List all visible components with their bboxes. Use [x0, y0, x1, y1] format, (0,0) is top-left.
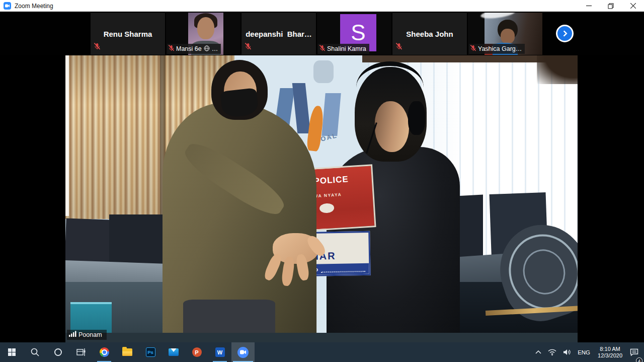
word-icon: W: [215, 347, 225, 357]
cortana-icon: [54, 348, 62, 356]
show-hidden-icons-button[interactable]: [534, 342, 543, 362]
desk-edge-shape: [65, 333, 578, 342]
minimize-button[interactable]: [578, 0, 600, 12]
tray-time: 8:10 AM: [598, 346, 622, 352]
zoom-camera-icon: [237, 347, 249, 358]
muted-mic-icon: [245, 43, 251, 52]
participant-tile-shalini[interactable]: S Shalini Kamra: [317, 13, 392, 55]
zoom-app-icon: [4, 2, 11, 10]
window-light-shape: [65, 55, 69, 216]
muted-mic-icon: [94, 43, 100, 52]
main-speaker-video: e OAL DELHI POLICE SHANTI: [65, 55, 578, 342]
participant-tile-sheeba[interactable]: Sheeba John: [392, 13, 468, 55]
clock[interactable]: 8:10 AM 12/3/2020: [595, 342, 625, 362]
corner-shadow-shape: [537, 55, 578, 84]
muted-mic-icon: [470, 45, 476, 53]
monitor-shape: [65, 218, 112, 265]
search-icon: [31, 348, 39, 356]
taskbar-file-explorer-button[interactable]: [116, 342, 139, 362]
participant-label: Shalini Kamra: [318, 44, 369, 54]
person-left-hand: [250, 216, 332, 282]
participant-tile-renu[interactable]: Renu Sharma: [91, 13, 166, 55]
photoshop-icon: Ps: [146, 347, 155, 357]
action-center-button[interactable]: 4: [628, 342, 640, 362]
notification-badge: 4: [636, 357, 642, 362]
headphones-earcup-shape: [408, 101, 425, 135]
task-view-icon: [76, 348, 86, 356]
windows-taskbar: Ps P W ENG: [0, 342, 644, 362]
cortana-button[interactable]: [46, 342, 69, 362]
person-right-head: [355, 67, 427, 162]
next-participants-button[interactable]: [556, 25, 574, 42]
file-explorer-icon: [122, 348, 132, 356]
muted-mic-icon: [396, 43, 402, 52]
powerpoint-icon: P: [192, 347, 202, 357]
window-title: Zoom Meeting: [15, 3, 53, 10]
volume-button[interactable]: [561, 342, 573, 362]
finger-shape: [263, 252, 284, 282]
participant-name: Yashica Garg…: [478, 45, 522, 52]
participant-tile-yashica[interactable]: Yashica Garg…: [468, 13, 543, 55]
person-left-head: [211, 60, 268, 120]
participant-label: Yashica Garg…: [469, 44, 525, 54]
mural-building-shape: [321, 93, 341, 136]
chevron-right-icon: [561, 30, 568, 37]
speaker-name: Poonam: [78, 331, 102, 338]
language-indicator[interactable]: ENG: [576, 342, 592, 362]
zoom-meeting-window: Zoom Meeting Renu Sharma: [0, 0, 644, 362]
video-light-streak: [480, 13, 516, 20]
taskbar-zoom-button[interactable]: [231, 342, 255, 362]
muted-mic-icon: [319, 45, 325, 53]
signal-strength-icon: [69, 331, 76, 338]
participant-name: Renu Sharma: [91, 13, 165, 55]
muted-mic-icon: [169, 45, 174, 53]
windows-logo-icon: [8, 348, 16, 356]
start-button[interactable]: [0, 342, 23, 362]
participant-name: Mansi 6e: [176, 45, 202, 52]
titlebar: Zoom Meeting: [0, 0, 644, 12]
close-button[interactable]: [622, 0, 644, 12]
video-face-shape: [501, 29, 515, 44]
banner-badge-shape: [319, 203, 335, 213]
speaker-name-label: Poonam: [67, 330, 107, 340]
monitor-shape: [109, 214, 166, 269]
wifi-icon: [548, 349, 556, 355]
taskbar-word-button[interactable]: W: [208, 342, 231, 362]
participant-name-ellipsis: …: [212, 45, 218, 52]
participant-name: deepanshi Bhar…: [242, 13, 316, 55]
participant-filmstrip: Renu Sharma Mansi 6e: [0, 12, 644, 55]
search-button[interactable]: [23, 342, 46, 362]
chrome-icon: [100, 347, 109, 357]
speaker-icon: [563, 349, 571, 355]
participant-tile-mansi[interactable]: Mansi 6e …: [166, 13, 242, 55]
taskbar-chrome-button[interactable]: [93, 342, 116, 362]
mail-icon: [169, 348, 179, 356]
window-controls: [578, 0, 644, 12]
restore-button[interactable]: [600, 0, 622, 12]
video-face-shape: [197, 17, 214, 39]
participant-name: Sheeba John: [392, 13, 467, 55]
taskbar-mail-button[interactable]: [162, 342, 185, 362]
system-tray: ENG 8:10 AM 12/3/2020 4: [534, 342, 644, 362]
notification-icon: [630, 348, 638, 356]
mural-shape: [313, 60, 334, 83]
taskbar-photoshop-button[interactable]: Ps: [139, 342, 162, 362]
participant-name: Shalini Kamra: [327, 45, 366, 52]
task-view-button[interactable]: [69, 342, 93, 362]
network-button[interactable]: [546, 342, 558, 362]
chevron-up-icon: [535, 350, 541, 354]
taskbar-powerpoint-button[interactable]: P: [185, 342, 208, 362]
globe-icon: [204, 45, 210, 53]
tray-date: 12/3/2020: [598, 352, 622, 359]
participant-tile-deepanshi[interactable]: deepanshi Bhar…: [242, 13, 317, 55]
participant-label: Mansi 6e …: [167, 44, 221, 54]
participant-tiles: Renu Sharma Mansi 6e: [91, 13, 543, 55]
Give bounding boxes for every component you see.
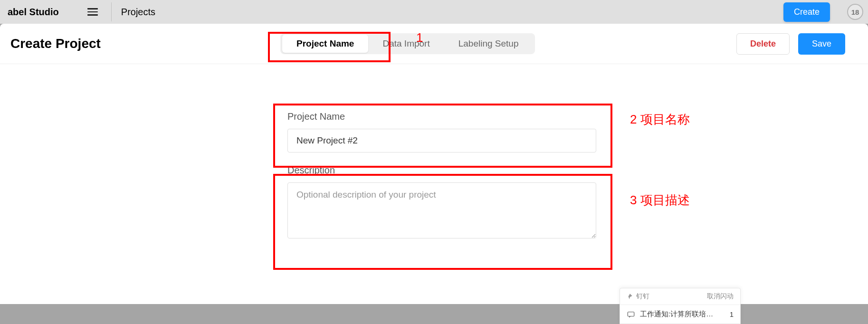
create-button[interactable]: Create xyxy=(783,2,830,22)
modal-header-actions: Delete Save xyxy=(736,33,845,55)
modal-tab-strip: Project Name Data Import Labeling Setup xyxy=(280,33,535,54)
notification-brand: 钉钉 xyxy=(627,292,649,301)
notification-header: 钉钉 取消闪动 xyxy=(620,288,740,305)
tab-data-import[interactable]: Data Import xyxy=(368,35,444,53)
breadcrumb[interactable]: Projects xyxy=(121,7,155,18)
notification-message-count: 1 xyxy=(730,310,734,318)
notification-count-badge[interactable]: 18 xyxy=(847,4,863,20)
description-textarea[interactable] xyxy=(287,182,596,238)
tab-labeling-setup[interactable]: Labeling Setup xyxy=(444,35,533,53)
hamburger-icon[interactable] xyxy=(87,8,98,16)
tab-project-name[interactable]: Project Name xyxy=(282,35,368,53)
dingtalk-notification-popup[interactable]: 钉钉 取消闪动 工作通知:计算所联培… 1 xyxy=(620,288,741,324)
project-name-field-group: Project Name xyxy=(287,111,601,152)
svg-rect-0 xyxy=(628,312,634,316)
save-button[interactable]: Save xyxy=(798,33,845,55)
message-icon xyxy=(627,310,635,319)
annotation-label-3: 3 项目描述 xyxy=(630,192,690,209)
project-name-input[interactable] xyxy=(287,129,596,152)
modal-header: Create Project Project Name Data Import … xyxy=(0,24,868,64)
create-project-modal: Create Project Project Name Data Import … xyxy=(0,24,868,304)
header-divider xyxy=(111,2,112,21)
app-brand-text: abel Studio xyxy=(8,7,59,18)
app-header: abel Studio Projects Create 18 xyxy=(0,0,868,24)
annotation-label-1: 1 xyxy=(416,30,423,45)
notification-dismiss-action[interactable]: 取消闪动 xyxy=(707,292,734,301)
notification-message: 工作通知:计算所联培… xyxy=(640,310,722,319)
form-container: Project Name Description xyxy=(273,104,615,248)
description-field-group: Description xyxy=(287,165,601,240)
modal-title: Create Project xyxy=(10,36,101,51)
notification-brand-text: 钉钉 xyxy=(636,292,649,301)
annotation-label-2: 2 项目名称 xyxy=(630,111,690,128)
project-name-label: Project Name xyxy=(287,111,601,122)
notification-body[interactable]: 工作通知:计算所联培… 1 xyxy=(620,305,740,324)
description-label: Description xyxy=(287,165,601,176)
dingtalk-icon xyxy=(627,293,633,300)
delete-button[interactable]: Delete xyxy=(736,33,790,55)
● ● ● ● ● ● ●
What the task requires:
Go through the data and show every line where "taskbar" occurs.

Reply:
taskbar-file-explorer-button[interactable]: [116, 342, 139, 362]
windows-taskbar: Ps P W ENG: [0, 342, 644, 362]
taskbar-zoom-button[interactable]: [231, 342, 255, 362]
taskbar-word-button[interactable]: W: [208, 342, 231, 362]
taskbar-chrome-button[interactable]: [93, 342, 116, 362]
taskbar-mail-button[interactable]: [162, 342, 185, 362]
taskbar-photoshop-button[interactable]: Ps: [139, 342, 162, 362]
taskbar-powerpoint-button[interactable]: P: [185, 342, 208, 362]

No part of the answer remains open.